◆ Exercise instructions ◆
Reproduce each entry exactly, so that everything except the pictures is carried over.

◆ Input records ◆
* * *

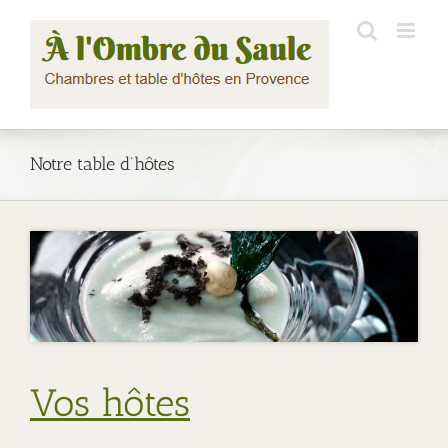
Skip
to
content
Notre table d’hôtes
Vos hôtes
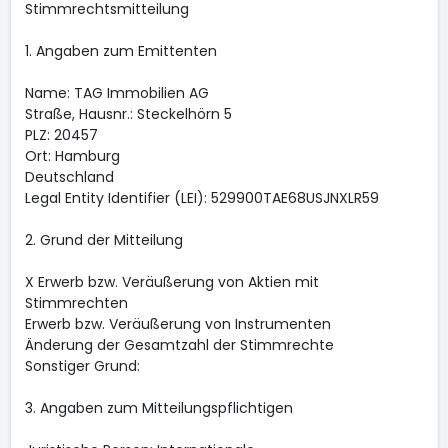
Stimmrechtsmitteilung
1. Angaben zum Emittenten
Name: TAG Immobilien AG
Straße, Hausnr.: Steckelhörn 5
PLZ: 20457
Ort: Hamburg
Deutschland
Legal Entity Identifier (LEI): 529900TAE68USJNXLR59
2. Grund der Mitteilung
X Erwerb bzw. Veräußerung von Aktien mit
Stimmrechten
Erwerb bzw. Veräußerung von Instrumenten
Änderung der Gesamtzahl der Stimmrechte
Sonstiger Grund:
3. Angaben zum Mitteilungspflichtigen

* * *

◆ Worked solution ◆
Skip
to
content
Notre table d’hôtes
Vos hôtes
Stimmrechtsmitteilung
1. Angaben zum Emittenten
Name: TAG Immobilien AG
Straße, Hausnr.: Steckelhörn 5
PLZ: 20457
Ort: Hamburg
Deutschland
Legal Entity Identifier (LEI): 529900TAE68USJNXLR59
2. Grund der Mitteilung
X Erwerb bzw. Veräußerung von Aktien mit
Stimmrechten
Erwerb bzw. Veräußerung von Instrumenten
Änderung der Gesamtzahl der Stimmrechte
Sonstiger Grund:
3. Angaben zum Mitteilungspflichtigen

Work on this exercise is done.